The charity is planning to place advertisements in newspapers and on radio stations popular with the age group to coincide with the release of A-level results next week and of GCSE results the week after.

The move has been prompted by a steady rise in teenage suicides in the past 10 years. In 1992, 591 young people aged between 15 and 24 took their own lives - an increase of one-third on the figure for 1982.

Every year, one or two suicides are attributed to exam failure. Last year Charlotte Thompson, of Northrepps, north Norfolk, killed herself after hearing that, instead of the three Cs she needed at A-Level to take a course in physiotherapy, she had gained a B, a C and two Ds.

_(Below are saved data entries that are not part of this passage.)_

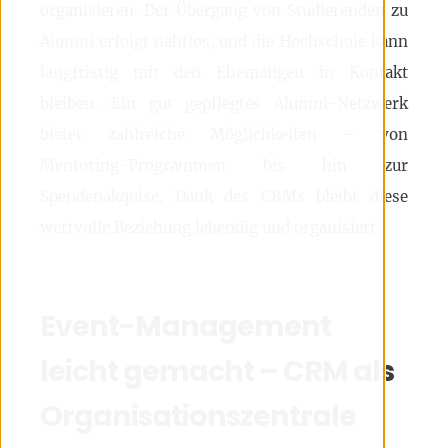
organisieren. Der Übergang von Studierenden zu
Alumni erfolgt nahtlos, und die Hochschule kann
langfristig mit den Ehemaligen in Kontakt
bleiben. Ein gut gepflegtes Alumni-Netzwerk
bietet zahlreiche Möglichkeiten – von
Mentoring-Programmen bis hin zur
Spendenakquise. Dank des CRMs bleibt diese
wertvolle Beziehung lebendig und organisiert.
Event-Management
leicht gemacht – CRM als
Organisationszentrale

Her inquest heard that the college she wanted to go to would probably have let her in anyway.

Radio adverts, which will be played on commercial pop music stations, will feature a suicide note written by a 12- year-old boy who had failed an English test. It reads: "Dear Dad, don't feel sorry or sad. I lied and lied. I got an F in English. I carry on in school up in heaven, much love. PS: I will always protect you and mum. I wonder if they have a football team up there. Happy Easter."

After writing the note, the boy drew a picture of a rabbit on it and then shot himself with his father's gun.

Simon Armson, chief executive of the Samaritans, said: "We want all young people to know that the Samaritans is always there for them.

"There may be certain times, such as when exam results arrive, when there are overwhelming pressures. It is vital to talk to someone."